**Material for this task**:

============================================================

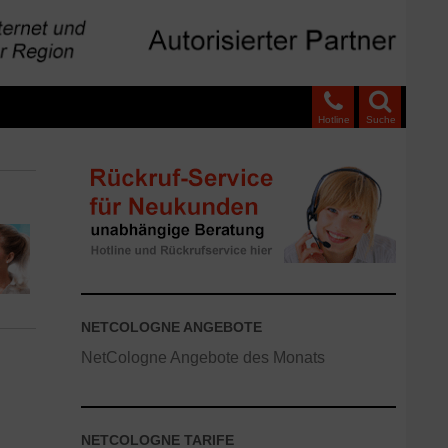
Hotline
Suche
NETCOLOGNE ANGEBOTE
NetCologne Angebote des Monats
NETCOLOGNE TARIFE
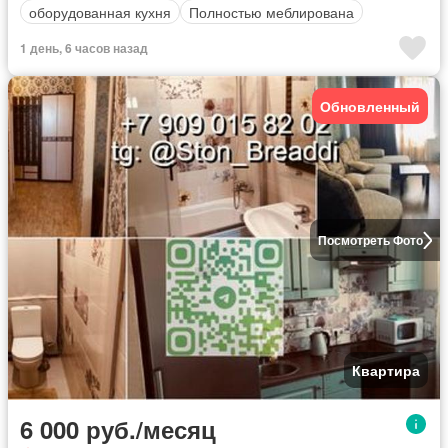
оборудованная кухня
Полностью меблирована
1 день, 6 часов назад
Обновленный
Посмотреть Фото
Квартира
6 000 руб./месяц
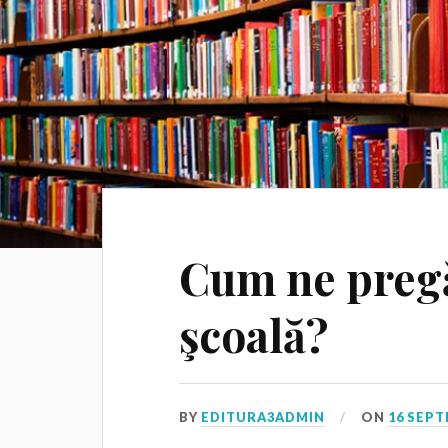
Cum ne pregă
şcoală?
BY
EDITURA3ADMIN
ON
16 SEPT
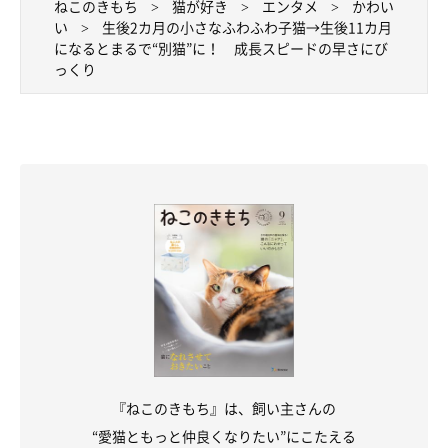
ねこのきもち
猫が好き
エンタメ
かわい
い
生後2カ月の小さなふわふわ子猫→生後11カ月
になるとまるで“別猫”に！ 成長スピードの早さにび
っくり
飼い主さんが体調が悪いときに寄り添う優し
い一面も
『ねこのきもち』は、飼い主さんの
“愛猫ともっと仲良くなりたい”にこたえる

============================================================

**Task statement**:
Except for the pictures, please retype the listing above exactly.

**Written answer**:
Hotline
Suche
NETCOLOGNE ANGEBOTE
NetCologne Angebote des Monats
NETCOLOGNE TARIFE
оборудованная кухня
Полностью меблирована
1 день, 6 часов назад
Обновленный
Посмотреть Фото
Квартира
6 000 руб./месяц
Cum ne pregă
şcoală?
BY
EDITURA3ADMIN
ON
16 SEPT
ねこのきもち
猫が好き
エンタメ
かわい
い
生後2カ月の小さなふわふわ子猫→生後11カ月
になるとまるで“別猫”に！ 成長スピードの早さにび
っくり
飼い主さんが体調が悪いときに寄り添う優し
い一面も
『ねこのきもち』は、飼い主さんの
“愛猫ともっと仲良くなりたい”にこたえる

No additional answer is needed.